Monday, March 22, 2010

Continuing


Good Morning.

It's positively beautiful out. The sky's a perfect, uniform blue, with the occasional bright, white, cotton-ball cumulus clouds drifting lazily across. The sun is shining on everything, making colors seem to pop out from everywhere (and the recent spring buds on the trees are adding to that effect). Even in shadow, under the overhang where I'm sitting (the sunlight directly hitting my laptop makes the brightness have to go way up and therefore kills my battery), colors seem brighter. A slight breeze is playfully blowing about, cool enough to even the heat from the sun, but not enough to cause goosebumps. It's a very pleasant 51 degrees.

Perfect weather for writing (or talking, rather, which is what I think of this more as).

I'm sitting outside of that local Starbucks, an iced green tea lemonade on one side of my laptop, Gerald's Game on the other. I've got an open bag of sunflower seeds in the chair beside me, and have a couple of hours before I have to work. I'm pretty much in heaven.

So I believe that I got through chapter 12 last time, and am now due to start 13.

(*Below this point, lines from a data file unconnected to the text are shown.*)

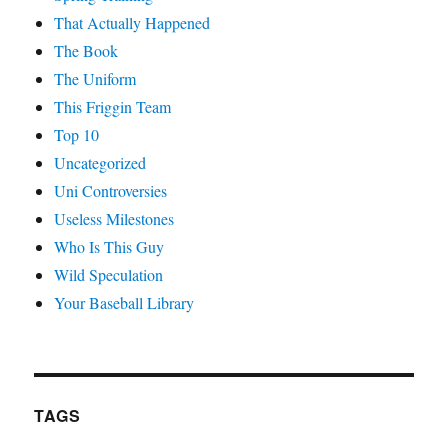
That Actually Happened
The Book
The Uniform
This Friggin Team
Top 10
Uncategorized
Uni Controversies
Useless Milestones
Who Is This Guy
Wild Speculation
Your Baseball Library
TAGS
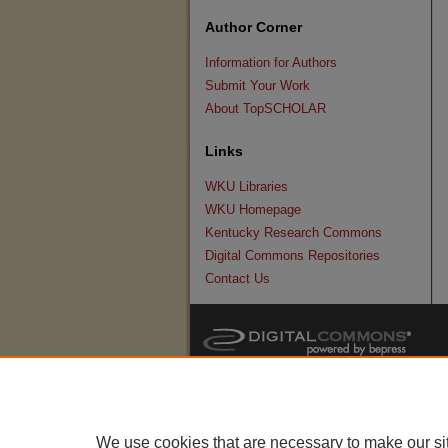
Author Corner
Information for Authors
Submit Your Work
About TopSCHOLAR
Links
WKU Libraries
WKU Homepage
Kentucky Research Commons
Digital Commons Repositories
Contact Us
We use cookies that are necessary to make our si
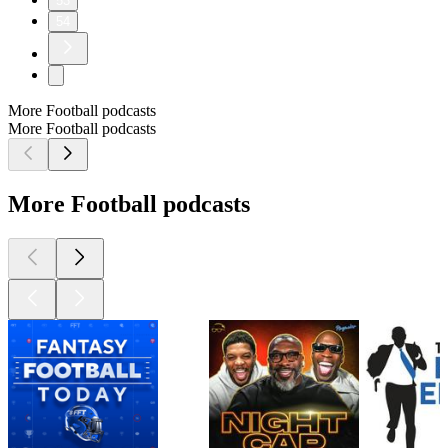
53
54
More Football podcasts
More Football podcasts
More Football podcasts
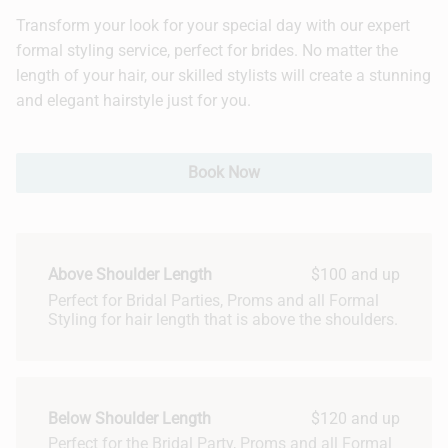
Transform your look for your special day with our expert
Hair Extensions
formal styling service, perfect for brides. No matter the
length of your hair, our skilled stylists will create a stunning
Bridal
and elegant hairstyle just for you.
Book Now
Above Shoulder Length
$100 and up
Perfect for Bridal Parties, Proms and all Formal
Styling for hair length that is above the shoulders.
Below Shoulder Length
$120 and up
Perfect for the Bridal Party, Proms and all Formal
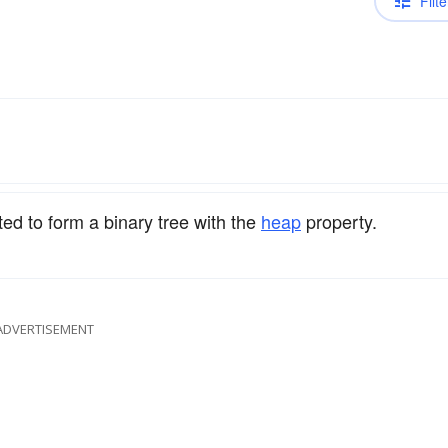
Filte
ed to form a binary tree with the
heap
property.
ADVERTISEMENT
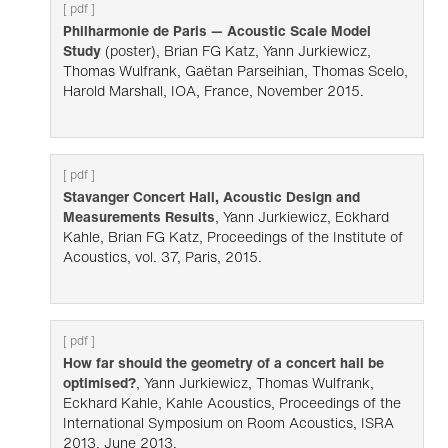
[ pdf ]
Philharmonie de Paris — Acoustic Scale Model
Study
(poster), Brian FG Katz, Yann Jurkiewicz,
Thomas Wulfrank, Gaëtan Parseihian, Thomas Scelo,
Harold Marshall, IOA, France, November 2015.
[ pdf ]
Stavanger Concert Hall, Acoustic Design and
Measurements Results
, Yann Jurkiewicz, Eckhard
Kahle, Brian FG Katz, Proceedings of the Institute of
Acoustics, vol. 37, Paris, 2015.
[ pdf ]
How far should the geometry of a concert hall be
optimised?
, Yann Jurkiewicz, Thomas Wulfrank,
Eckhard Kahle, Kahle Acoustics, Proceedings of the
International Symposium on Room Acoustics, ISRA
2013, June 2013.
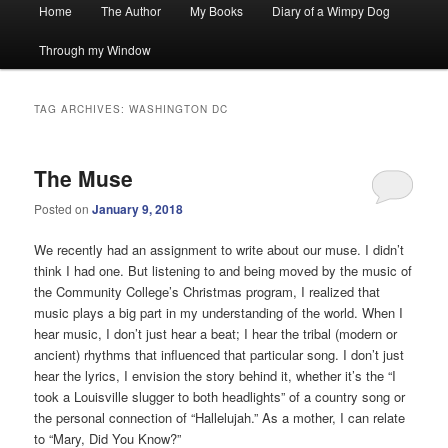
Main
Home
The Author
My Books
Diary of a Wimpy Dog
menu
Through my Window
TAG ARCHIVES:
WASHINGTON DC
The Muse
Posted on
January 9, 2018
We recently had an assignment to write about our muse. I didn’t
think I had one. But listening to and being moved by the music of
the Community College’s Christmas program, I realized that
music plays a big part in my understanding of the world. When I
hear music, I don’t just hear a beat; I hear the tribal (modern or
ancient) rhythms that influenced that particular song. I don’t just
hear the lyrics, I envision the story behind it, whether it’s the “I
took a Louisville slugger to both headlights” of a country song or
the personal connection of “Hallelujah.” As a mother, I can relate
to “Mary, Did You Know?”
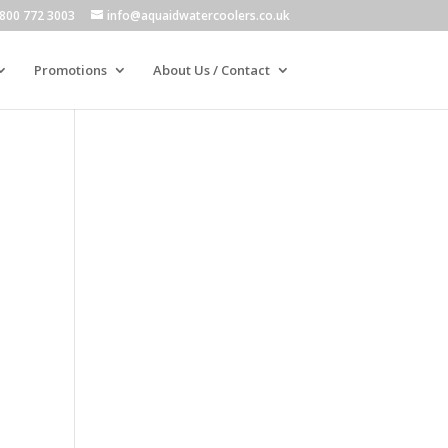
800 772 3003
info@aquaidwatercoolers.co.uk
Promotions
About Us / Contact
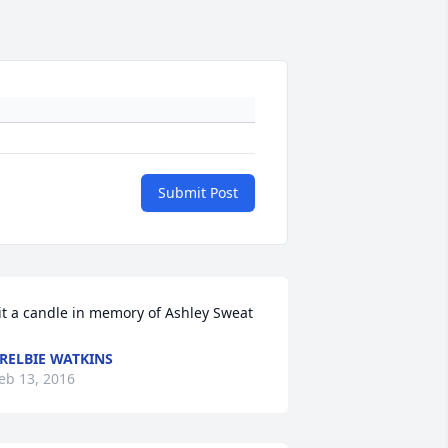
Submit Post
it a candle in memory of Ashley Sweat
RELBIE WATKINS
eb 13, 2016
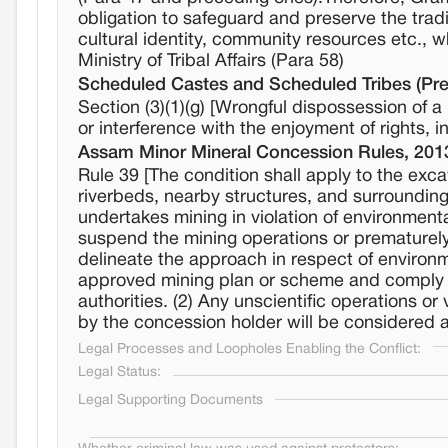
obligation to safeguard and preserve the tradi
cultural identity, community resources etc., w
Ministry of Tribal Affairs (Para 58)
Scheduled Castes and Scheduled Tribes (Prev
Section (3)(1)(g) [Wrongful dispossession of
or interference with the enjoyment of rights, in
Assam Minor Mineral Concession Rules, 201
Rule 39 [The condition shall apply to the exca
riverbeds, nearby structures, and surrounding
undertakes mining in violation of environmenta
suspend the mining operations or prematurely 
delineate the approach in respect of environm
approved mining plan or scheme and comply w
authorities. (2) Any unscientific operations o
by the concession holder will be considered a
Legal Processes and Loopholes Enabling the Conflict:
Legal Status:
Legal Supporting Documents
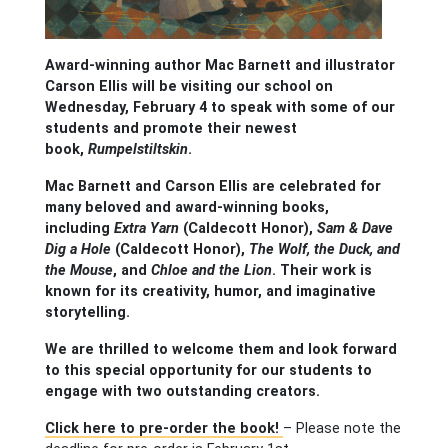
Award-winning author Mac Barnett and illustrator
Carson Ellis will be visiting our school on
Wednesday, February 4 to speak with some of our
students and promote their newest
book,
Rumpelstiltskin
.
Mac Barnett and Carson Ellis are celebrated for
many beloved and award-winning books,
including
Extra Yarn
(Caldecott Honor),
Sam & Dave
Dig a Hole
(Caldecott Honor),
The Wolf, the Duck, and
the Mouse
, and
Chloe and the Lion
. Their work is
known for its creativity, humor, and imaginative
storytelling.
We are thrilled to welcome them and look forward
to this special opportunity for our students to
engage with two outstanding creators.
Click here to pre-order the book!
– Please note the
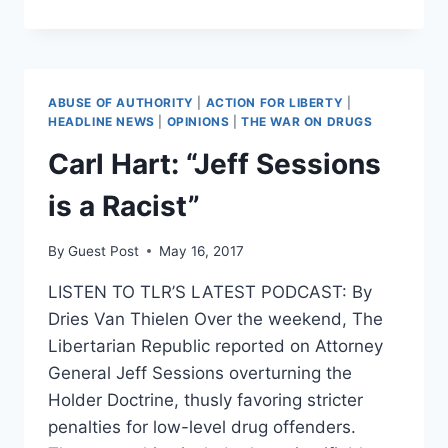
DRUG
CRISIS
IS
PUSHING
NEARLY
ABUSE OF AUTHORITY
|
ACTION FOR LIBERTY
|
HALF
HEADLINE NEWS
|
OPINIONS
|
THE WAR ON DRUGS
A
Carl Hart: “Jeff Sessions
MILLION
KIDS
is a Racist”
INTO
FOSTER
CARE
By
Guest Post
May 16, 2017
LISTEN TO TLR’S LATEST PODCAST: By
Dries Van Thielen Over the weekend, The
Libertarian Republic reported on Attorney
General Jeff Sessions overturning the
Holder Doctrine, thusly favoring stricter
penalties for low-level drug offenders.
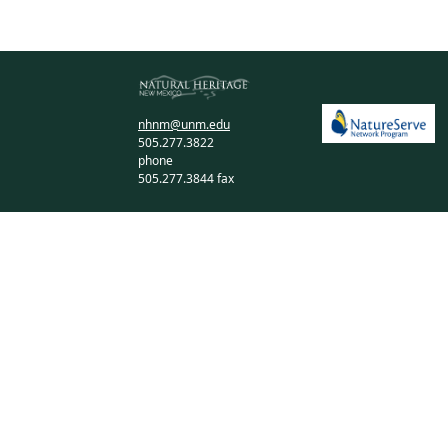
nhnm@unm.edu
505.277.3822
phone
505.277.3844 fax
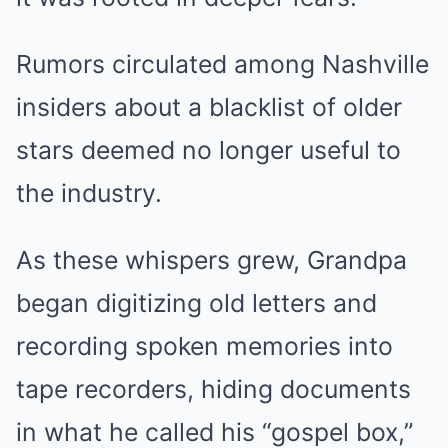
Rumors circulated among Nashville
insiders about a blacklist of older
stars deemed no longer useful to
the industry.
As these whispers grew, Grandpa
began digitizing old letters and
recording spoken memories into
tape recorders, hiding documents
in what he called his “gospel box,”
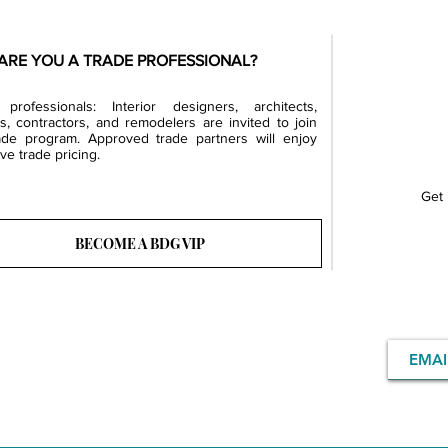
ARE YOU A TRADE PROFESSIONAL?
professionals: Interior designers, architects,
rs, contractors, and remodelers are invited to join
ade program. Approved trade partners will enjoy
ve trade pricing.
Get 
BECOME A BDG VIP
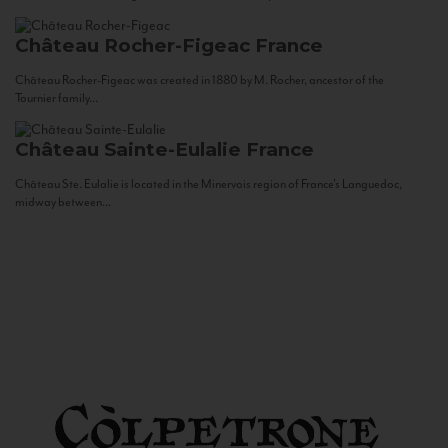
Château Rocher-Figeac
France
Château Rocher-Figeac was created in 1880 by M. Rocher, ancestor of the
Tournier family...
Château Sainte-Eulalie
France
Château Ste. Eulalie is located in the Minervois region of France’s Languedoc,
midway between...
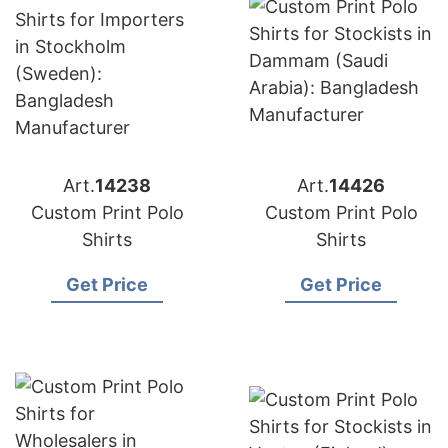
Art.
14238
Art.
14426
Custom Print Polo
Custom Print Polo
Shirts
Shirts
Get Price
Get Price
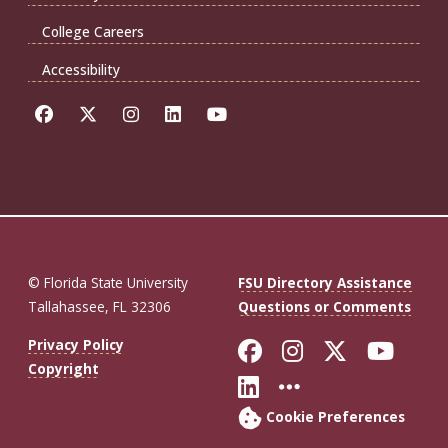
College Careers
Accessibility
© Florida State University
FSU Directory Assistance
Tallahassee, FL 32306
Questions or Comments
Like Florida St
Follow Flor
Follow F
Foll
Privacy Policy
Copyright
Connect with Fl
More FSU So
Cookie Preferences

Jessie wakes up. After having such a dream, she is rather disconcerted. It takes her a good while to finally get herself out of the sleep, and she's rather uneasy. She glances around the room, not really looking for anything, simply assessing the situation. It's about the same that it has been, except for one minor development.

She's not alone.

In the corner of the room, she thinks she sees a man standing there. Just past the line where the light from the window stops, in that bit of shadow that seems to lurk perpetually in the corners of houses. She freaks out, and spends the majority of the chapter arguing with herself about whether or not someone is there. She notices that he seems to have something at his feet, and it looks almost like a chainsaw to her. She had heard someone previously out in the woods who had been using a chainsaw. Then, however, she only thought of him as a means of escape. In this case, however, she invasions the man having been out there chopping up bodies with the chainsaw, and feels that he has come to dispose of her similarly.

It's interesting; throughout all the pages since she noticed the man, I didn't once think of him as a means of escape until page 128, when she asks him to unlock her. I mean, he is another person, one who is not chained down, and is standing right next to the bureau that has the keys. Under ordinary circumstances, another person being in the room would be a cause of relief, of joy. He'd be able to let her out. Not once, however, even before Jessie starts freaking out about him, does the reader see him in this light. No part of his appearance is positive. Is it because we're in the middle of the woods and he's come random person? Is it because he hasn't let her out yet; has only been standing in the corner, watching the naked Jessie Burlingame sleep? Is it because we remember Prince being scared of something? Whatever it is, from the very get-go, we know that this guy, if he is really there, means trouble.

She eventually loses control, at the same time as certain that someone is there as she is that she's only believing it out of sheer hope, and loses control, just begging and sobbing and whining to the apparition that may/may not be real.

Part of the voice of dissent says that he can't be real, he's much too oddly shaped. His head is very narrow, his nose only seeming to be the length of a pencil. His arms seem to hang down to his knees, and his fingers are much too long. At one point, in her panic, she thinks that this is her father, come back after all these years to do what she can only imagine he wanted to do during the eclipse. One of her voices points out that her father's been dead for years, and this does not help at all. It only causes her to fleetingly think that this is her fathers reanimated corpse.

The figure then, seeming more real by the second, picks up the item by its feet, and she see's that it's a box. It opens the box, holding it out to her, almost as if he's showing it off the way a child would show off a drawing to its parents. Inside the box is a nightmarish party mix: jewelry mixed with human bones. The description King gives here is perfect, we can see the finger bones rattling off of earrings, we can hear the sound of them clacking together. Read pg. 133, you'll see what I mean.

This is finally too much for her, and she faints again. This time, however, it's not the drifting off type; she is violently snapped back by one of her voices and is completely out in a fraction of a second.

The next chapter, 14, is very short, barely more than a page. She regains consciousness, and it's even later in the evening. She looks around, panicky, and sees that she has the room alone (save for her deceased husband).

Her Ruth voice maintains that no one was ever there, that he was just a figmentation of her imagination. Jessie and Goody, however, maintain that someone was indeed there, and still fear that it was Daddy, only camouflaged. He was wearing his "eclipse face".

And that is that for now. It's only 11:30, I've still not got work for a good while, but I'm going to walk across the street to get a sub, and then try to relocate to be a little bit warmer (in the shade, without the sunlight to contradict the breeze, it's a bit chilly). I'll be back in a little while.